Ask HN: Are there any independent or adversarial journalists in India? - theovermage
DemocracyNow and The Intercept are doing great for global issues, but are there similar news media outlets that cover India only? Blogs, news websites, print magazines, etc. are all okay.
======
throwaway255
Why do you ask? Some people you should consider reaching out:

@Nixxin, founder and editor of Medianama. He is an activist, too, and played
an instrumental role in getting Facebook's Free Basics shut down in India.
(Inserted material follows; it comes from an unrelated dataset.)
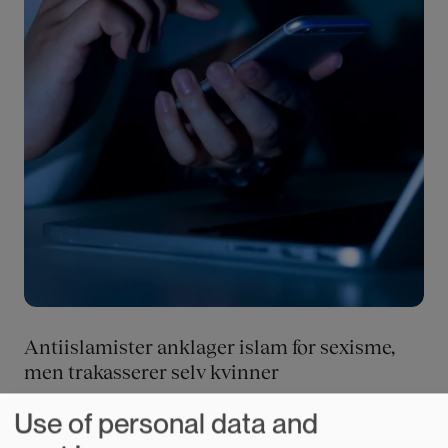
Antiislamister anklager islam for sexisme,
men trakasserer selv kvinner
13.04.2021
Use of personal data and
På den ytre høyresiden lever sexisme og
@PranavDixit writes for BuzzFeed News. He is sharp and focuses on internet
culture. He has written about Facebook's fake news issue in India.

@refsrc writes for CNBC and The Outline. He wrote about fake news issue on
YouTube in India and Facebook quietly shutting down Free Basics in a number of
countries.

@rahulabhatia writes for The New Yorker and The Guardian. He recently wrote
about the issues with Aadhaar, India's biometric system.

@neeleshmisra ‏is the founder of GaonConnection, an outlet that covers the
issue people in small towns and villages are facing.

@therealjpk writes for FactorDaily news outlet. He recently wrote about
Chinese entrepreneurs making aggressive push in India.

------
lappet
I think the Caravan[1] is perceived as being independent.

[1] [http://www.caravanmagazine.in/](http://www.caravanmagazine.in/)